▶ **WHAT TO PRODUCE**:
The stretch wanted below opens at the line containing "Deze website maakt gebruik van cookies" and closes at the line containing "informatie die u". Please return it exactly, with no other lines.

▶ **EXTRACTED RECORDS**:
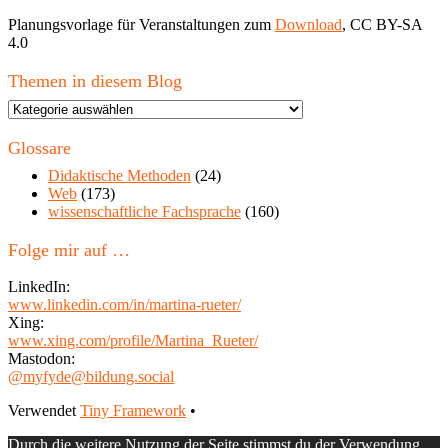
Planungsvorlage für Veranstaltungen zum
Download
, CC BY-SA
4.0
Themen in diesem Blog
Themen
in
diesem
Glossare
Blog
Didaktische Methoden
(24)
Web
(173)
wissenschaftliche Fachsprache
(160)
Folge mir auf …
LinkedIn:
www.linkedin.com/in/martina-rueter/
Xing:
www.xing.com/profile/Martina_Rueter/
Mastodon:
@myfyde@bildung.social
Footer
Verwendet
Tiny Framework
•
Inhalt
Durch die weitere Nutzung der Seite stimmst du der Verwendung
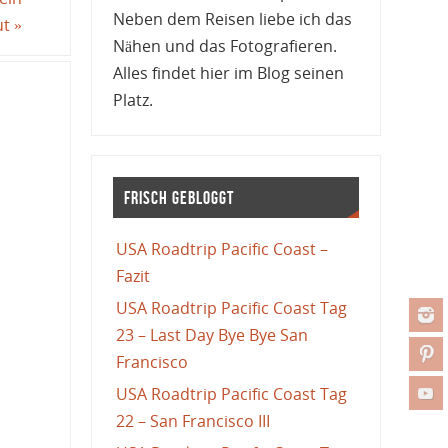
Neben dem Reisen liebe ich das
ut
»
Nähen und das Fotografieren.
Alles findet hier im Blog seinen
Platz.
Frisch gebloggt
USA Roadtrip Pacific Coast –
Fazit
USA Roadtrip Pacific Coast Tag
23 – Last Day Bye Bye San
Francisco
USA Roadtrip Pacific Coast Tag
22 – San Francisco III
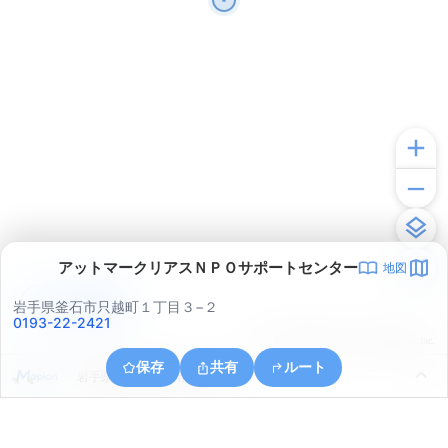
アットマークリアスＮＰＯサポートセンター
地図
アプリで見る
岩手県釜石市只越町１丁目３−２
0193-22-2421
© ONE COMPATH © GeoTechnologies Inc.
保存
共有
ルート
岩手県釜石市釜石第１５地割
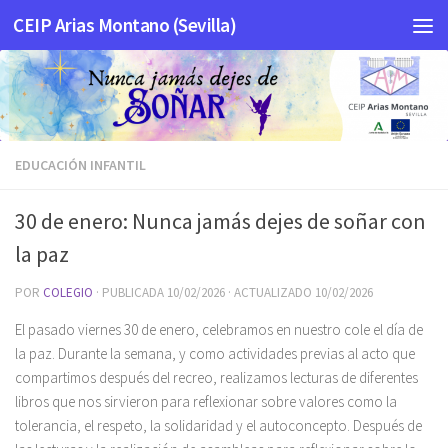
CEIP Arias Montano (Sevilla)
Saltar al contenido
EDUCACIÓN INFANTIL
30 de enero: Nunca jamás dejes de soñar con
la paz
POR
COLEGIO
· PUBLICADA
10/02/2026
· ACTUALIZADO
10/02/2026
El pasado viernes 30 de enero, celebramos en nuestro cole el día de
la paz. Durante la semana, y como actividades previas al acto que
compartimos después del recreo, realizamos lecturas de diferentes
libros que nos sirvieron para reflexionar sobre valores como la
tolerancia, el respeto, la solidaridad y el autoconcepto. Después de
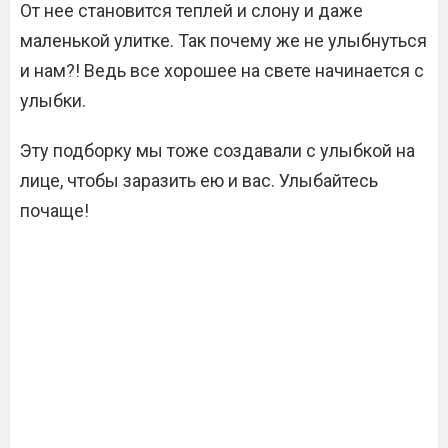
От нее становится теплей и слону и даже
маленькой улитке. Так почему же не улыбнуться
и нам?! Ведь все хорошее на свете начинается с
улыбки.
Эту подборку мы тоже создавали с улыбкой на
лице, чтобы заразить ею и вас. Улыбайтесь
почаще!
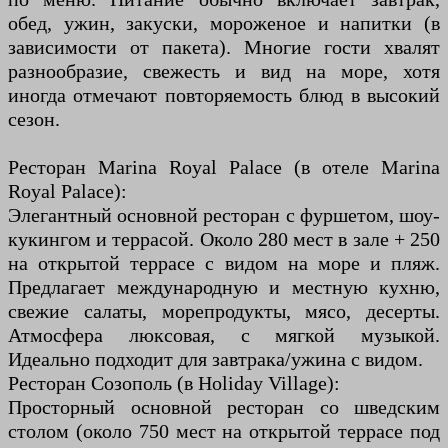
обед, ужин, закуски, мороженое и напитки (в
зависимости от пакета). Многие гости хвалят
разнообразие, свежесть и вид на море, хотя
иногда отмечают повторяемость блюд в высокий
сезон.
Ресторан Marina Royal Palace (в отеле Marina
Royal Palace):
Элегантный основной ресторан с фуршетом, шоу-
кукингом и террасой. Около 280 мест в зале + 250
на открытой террасе с видом на море и пляж.
Предлагает международную и местную кухню,
свежие салаты, морепродукты, мясо, десерты.
Атмосфера люксовая, с мягкой музыкой.
Идеально подходит для завтрака/ужина с видом.
Ресторан Созополь (в Holiday Village):
Просторный основной ресторан со шведским
столом (около 750 мест на открытой террасе под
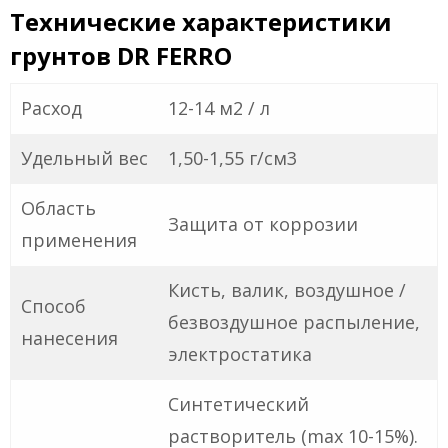
Технические характеристики
грунтов DR FERRO
Расход
12-14 м2 / л
Удельный вес
1,50-1,55 г/см3
Область
Защита от коррозии
применения
Кисть, валик, воздушное /
Способ
безвоздушное распыление,
нанесения
электростатика
Синтетический
растворитель (max 10-15%).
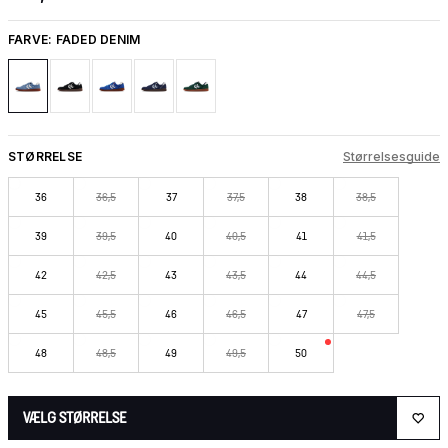
FARVE:
FADED DENIM
STØRRELSE
Størrelsesguide
36
36,5
37
37,5
38
38,5
39
39,5
40
40,5
41
41,5
42
42,5
43
43,5
44
44,5
45
45,5
46
46,5
47
47,5
48
48,5
49
49,5
50
VÆLG STØRRELSE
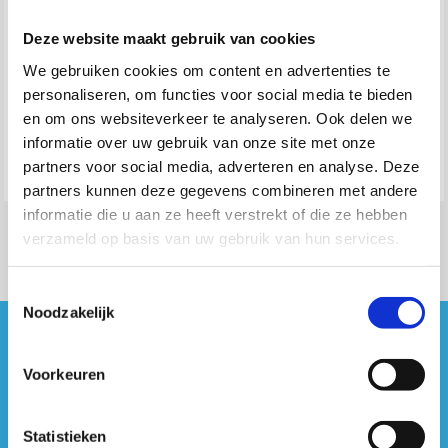
Deze website maakt gebruik van cookies
We gebruiken cookies om content en advertenties te
personaliseren, om functies voor social media te bieden
en om ons websiteverkeer te analyseren. Ook delen we
informatie over uw gebruik van onze site met onze
partners voor social media, adverteren en analyse. Deze
partners kunnen deze gegevens combineren met andere
informatie die u aan ze heeft verstrekt of die ze hebben
verzameld op basis van uw gebruik van hun services.
Toestemmingsselectie
Noodzakelijk
#sportersbelevenmeer
Voorkeuren
ook op sociale media
Statistieken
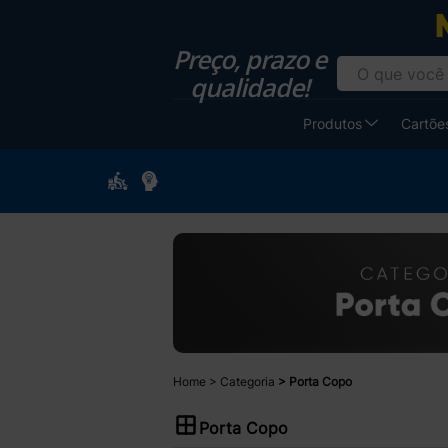
Preço, prazo e
qualidade!
Produtos
Cartões
Home
Categoria
Porta Copo
Porta Copo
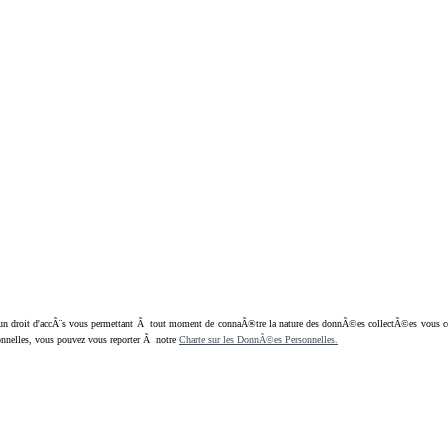
oit d'accÃ¨s vous permettant Ã tout moment de connaÃ®tre la nature des donnÃ©es collectÃ©es vous concern
nnelles, vous pouvez vous reporter Ã notre
Charte sur les DonnÃ©es Personnelles.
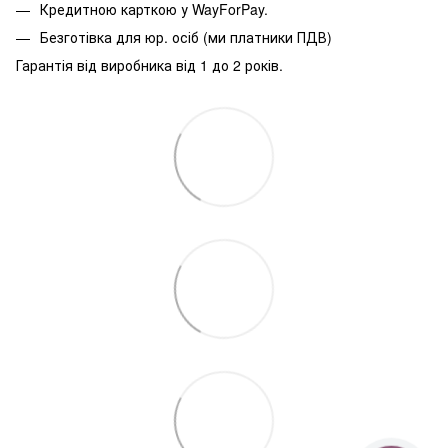
Кредитною карткою у WayForPay.
Безготівка для юр. осіб (ми платники ПДВ)
Гарантія від виробника від 1 до 2 років.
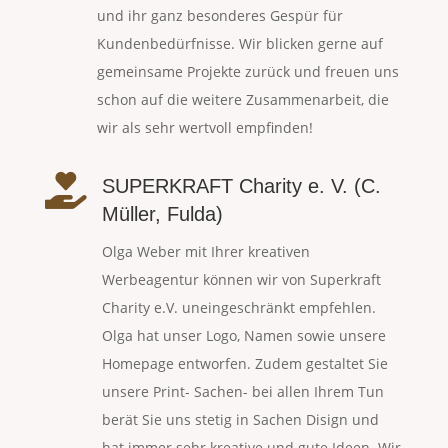
und ihr ganz besonderes Gespür für
Kundenbedürfnisse. Wir blicken gerne auf
gemeinsame Projekte zurück und freuen uns
schon auf die weitere Zusammenarbeit, die
wir als sehr wertvoll empfinden!

SUPERKRAFT Charity e. V. (C.
Müller, Fulda)
Olga Weber mit Ihrer kreativen
Werbeagentur können wir von Superkraft
Charity e.V. uneingeschränkt empfehlen.
Olga hat unser Logo, Namen sowie unsere
Homepage entworfen. Zudem gestaltet Sie
unsere Print- Sachen- bei allen Ihrem Tun
berät Sie uns stetig in Sachen Disign und
hat immer sehr kreative und gute Ideen. Wir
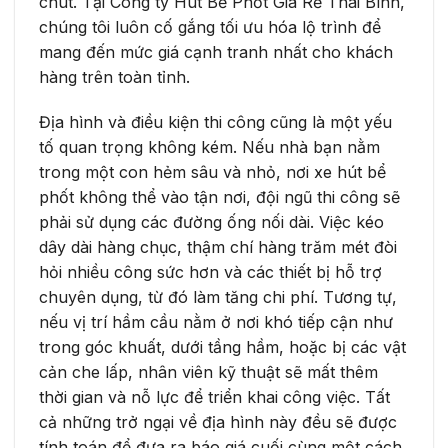
chút. Tại Công ty Hút Bể Phốt Giá Rẻ Thái Bình,
chúng tôi luôn cố gắng tối ưu hóa lộ trình để
mang đến mức giá cạnh tranh nhất cho khách
hàng trên toàn tỉnh.
Địa hình và điều kiện thi công cũng là một yếu
tố quan trọng không kém. Nếu nhà bạn nằm
trong một con hẻm sâu và nhỏ, nơi xe hút bể
phốt không thể vào tận nơi, đội ngũ thi công sẽ
phải sử dụng các đường ống nối dài. Việc kéo
dây dài hàng chục, thậm chí hàng trăm mét đòi
hỏi nhiều công sức hơn và các thiết bị hỗ trợ
chuyên dụng, từ đó làm tăng chi phí. Tương tự,
nếu vị trí hầm cầu nằm ở nơi khó tiếp cận như
trong góc khuất, dưới tầng hầm, hoặc bị các vật
cản che lấp, nhân viên kỹ thuật sẽ mất thêm
thời gian và nỗ lực để triển khai công việc. Tất
cả những trở ngại về địa hình này đều sẽ được
tính toán để đưa ra báo giá cuối cùng một cách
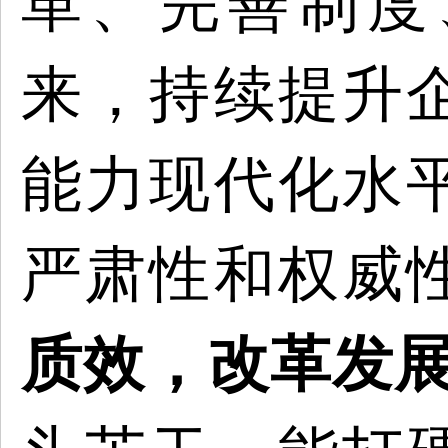
革、完善制度
来，持续提升
能力现代化水
严肃性和权威
质效，改革发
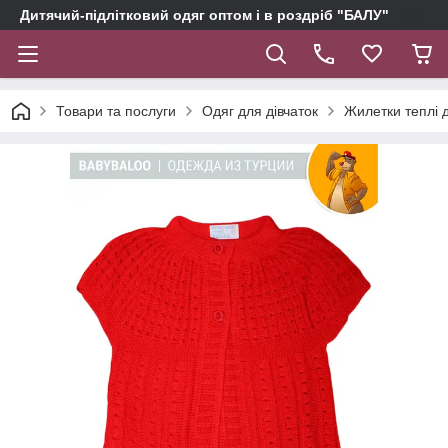
Дитячий-підлітковий одяг оптом і в роздріб "БАЛУ"
Товари та послуги
Одяг для дівчаток
Жилетки теплі д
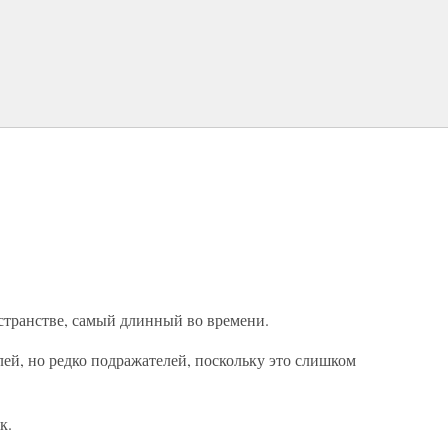
странстве, самый длинный во времени.
ей, но редко подражателей, поскольку это слишком
к.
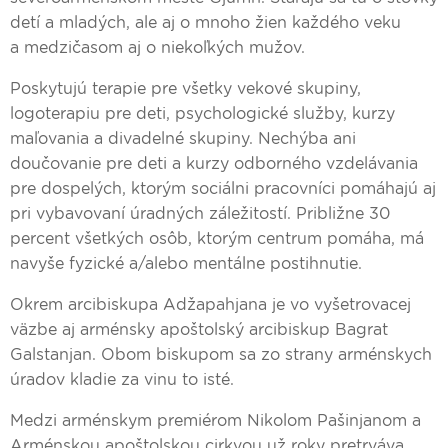
detí a mladých, ale aj o mnoho žien každého veku
a medzičasom aj o niekoľkých mužov.
Poskytujú terapie pre všetky vekové skupiny,
logoterapiu pre deti, psychologické služby, kurzy
maľovania a divadelné skupiny. Nechýba ani
doučovanie pre deti a kurzy odborného vzdelávania
pre dospelých, ktorým sociálni pracovníci pomáhajú aj
pri vybavovaní úradných záležitostí. Približne 30
percent všetkých osôb, ktorým centrum pomáha, má
navyše fyzické a/alebo mentálne postihnutie.
Okrem arcibiskupa Adžapahjana je vo vyšetrovacej
väzbe aj arménsky apoštolský arcibiskup Bagrat
Galstanjan. Obom biskupom sa zo strany arménskych
úradov kladie za vinu to isté.
Medzi arménskym premiérom Nikolom Pašinjanom a
Arménskou apoštolskou cirkvou už roky pretrváva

▶ **REPLY TO THE TASK**:
Deze website maakt gebruik van cookies
We gebruiken cookies om content en advertenties te
personaliseren, om functies voor social media te bieden
en om ons websiteverkeer te analyseren. Ook delen we
informatie over uw gebruik van onze site met onze
partners voor social media, adverteren en analyse. Deze
partners kunnen deze gegevens combineren met andere
informatie die u aan ze heeft verstrekt of die ze hebben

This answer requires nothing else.